The Internet’s ‘Too Big to Fail’

Amazon outage shows risk of cloud computing oligopoly
March 6, 2017 Updated: March 8, 2017

An accidental typo by an Amazon employee took down a large swath of the internet on Feb. 28. Some websites reported extremely slow load times, while others failed to load completely.

Service delays and outages were reported across a broad spectrum of web-based companies, such as online payments app Venmo, retailer Target, the U.S. Securities and Exchange Commission, and—somewhat ironically—Down Detector, a website that tracks internet service outages.

It turned out Amazon Web Services (AWS), the widely used cloud computing and hosting arm of internet giant Inc., was the reason for the problem.

The service disruption was a rude awakening for companies embracing the recent trend of moving information technology (IT) infrastructure to the cloud. It shows the cloud has many benefits, but also risks.

A lengthy and technical mea culpa published by Amazon on March 2 says the error was caused by technicians aiming to fix an issue within the billing system of AWS’s Simple Storage Service (S3).

Engineers needed to take down a small number of servers, but a wrong command was accidentally entered that took down far more—some of which were critical to the infrastructure of major websites.

So a mere typo caused major websites to crash.

The error and service outage affected AWS’s Virginia operations, which host data centers for many companies located in the eastern United States. The issue lasted around four hours from initial failure to full recovery on Feb. 28.

Lost Retail Sales

There’s no concrete data from which to estimate revenues lost due to the outage, but the amount is likely in the hundreds of millions of dollars.

Cyence, a startup that tracks the economic impact of cyber risks and attacks, estimates the outage cost Standard & Poor’s 500 companies $150 million in lost revenues, according to a Wall Street Journal report. It was unclear what data sources Cyence used to estimate the impact.

But numerous e-commerce retailers experienced significant slowdowns and outages. More than half of the major U.S. e-retailers tracked by Apica Systems, a provider that monitors cloud and mobile application performance, were impacted by the AWS outage.

Fifty-four out of the 100 e-retailers in Apica’s 100 Web Performance Cyber Monday Index were negatively affected, marked by a 20 percent or more decrease in website performance. Three sites—Lululemon, Express, and One Kings Lane—were completely unavailable. The biggest delays in load times were experienced by the Disney Store, with a whopping 1,165 percent delay, or 10 times the usual wait. 

Load times (in milliseconds) of The Disney Store’s website on Feb. 28 during an outage of Amazon’s S3 service. (Source: Apica Systems)

Concentration Risk

The human error that caused the outage seems rather trivial and will probably be repeated in the future.

And the impact on consumers is significant due to AWS’s massive size.

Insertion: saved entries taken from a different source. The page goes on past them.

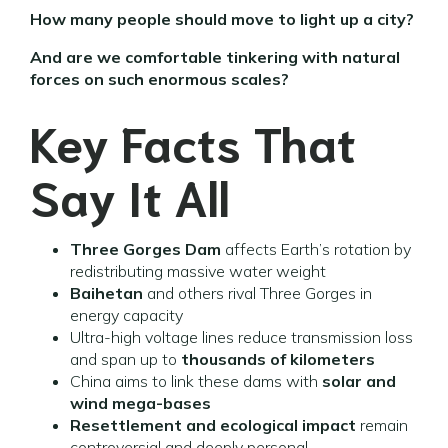
How many people should move to light up a city?
And are we comfortable tinkering with natural
forces on such enormous scales?
Key Facts That
Say It All
Three Gorges Dam
affects Earth’s rotation by
redistributing massive water weight
Baihetan
and others rival Three Gorges in
energy capacity
Ultra-high voltage lines reduce transmission loss
and span up to
thousands of kilometers
China aims to link these dams with
solar and
wind mega-bases
Resettlement and ecological impact
remain
controversial and deeply personal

Amazon’s cloud service provider is the industry leader. Its global revenue market share of 40 percent as of the fourth quarter of 2016 is bigger than the next three competitors—Microsoft, Google, and IBM—combined, according to Synergy Research Group.

AWS is the leader in so-called Infrastructure as a Service (commonly known as IaaS), which provides companies with remote data centers, storage, and networking that can augment or completely replace on-site data center infrastructure.

AWS’s S3 serves as the outsourced backbone of more than 158,000 websites across the globe, and it stores trillions of files, videos, and photos on behalf of websites, according to online business intelligence company SimilarTech. Among AWS’s biggest clients are household names such as Netflix, Quora, GitHub, Business Insider, Wal-Mart, and Costco.

Amazon has become technology’s equivalent of ‘too big to fail.’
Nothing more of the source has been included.